Rent Repayment Orders: What You Need to Know

If you are a landlord and you operate legally and responsibly, you will probably never have to worry about rent repayment orders (RRO). But it is important to understand what they are so you can avoid them in the first place, so here’s a guide to what you need to know.

What Are Rent Repayment Orders?

Rent repayment orders are used when a landlord has committed a certain offence in order to reclaim rent, universal credit or housing benefit that has been paid to the landlord.

The offences are quite specific, but if one of them applies to you, then you could find yourself in the position where a tenant or local authority takes action against you.

Changes to RROs in 2017

RROs were originally introduced in 2004 as a way to penalise landlords for licensing offences related to HMOs.
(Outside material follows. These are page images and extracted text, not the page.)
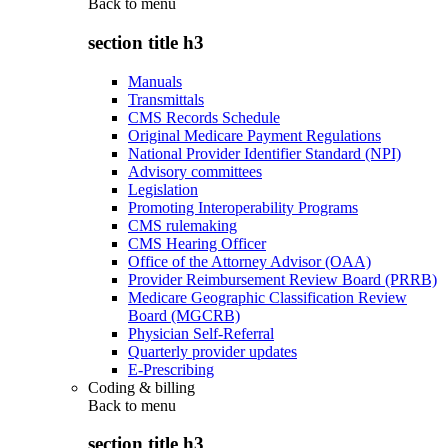
Back to
menu
section title h3
Manuals
Transmittals
CMS Records Schedule
Original Medicare Payment Regulations
National Provider Identifier Standard (NPI)
Advisory committees
Legislation
Promoting Interoperability Programs
CMS rulemaking
CMS Hearing Officer
Office of the Attorney Advisor (OAA)
Provider Reimbursement Review Board (PRRB)
Medicare Geographic Classification Review
Board (MGCRB)
Physician Self-Referral
Quarterly provider updates
E-Prescribing
Coding & billing
Back to
menu
section title h3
They were only available in specific circumstances, and the landlord had to be convicted of a criminal offence for operating an HMO without a licence before any action could be taken.

The tenant also had to rely on the local authority to take action before they could claim any compensation.

This all changed in the Housing and Planning Act 2016. Starting in April 2017, the landlord no longer needed to be convicted in order for a tenant or local authority to take out an RRO.

Also, it is up to the tribunal to decide that an offence has occurred beyond reasonable doubt in order to enforce the repayment, without waiting for the landlord to be convicted. Now, tenants can also apply for an RRO where previously only the local authority could.

Potential Fines

How large can the repayments be? The maximum is 12 months’ of payments such as rent or universal assistance.

The tribunal will have the final say on how much to award, and they will consider the landlord’s financial situation and conduct. But if the landlord is convicted of the offence, the tribunal must give the maximum penalty.

The Offences

The landlord must be guilty of specific offences to face an RRO:

  • Using violence, or threatening violence, to enter a premises
  • Illegal eviction
  • Harassment
  • Not complying with a prohibition order
  • Not complying with an improvement notice
  • Breaching a banning order
  • Managing or controlling an unlicensed property or house in multiple occupation (HMO)

Seek Legal Assistance

If a tenant or local authority decides to take action, your best course of action as a landlord is to hire a solicitor. You may need to attend a Case Management Conference (CMC) appointment, or your solicitor can attend instead. This could proceed to a tribunal hearing appointment, but the judge will decide.

Your solicitor will be able to guide you through the process and explain what action you need to take to defend yourself.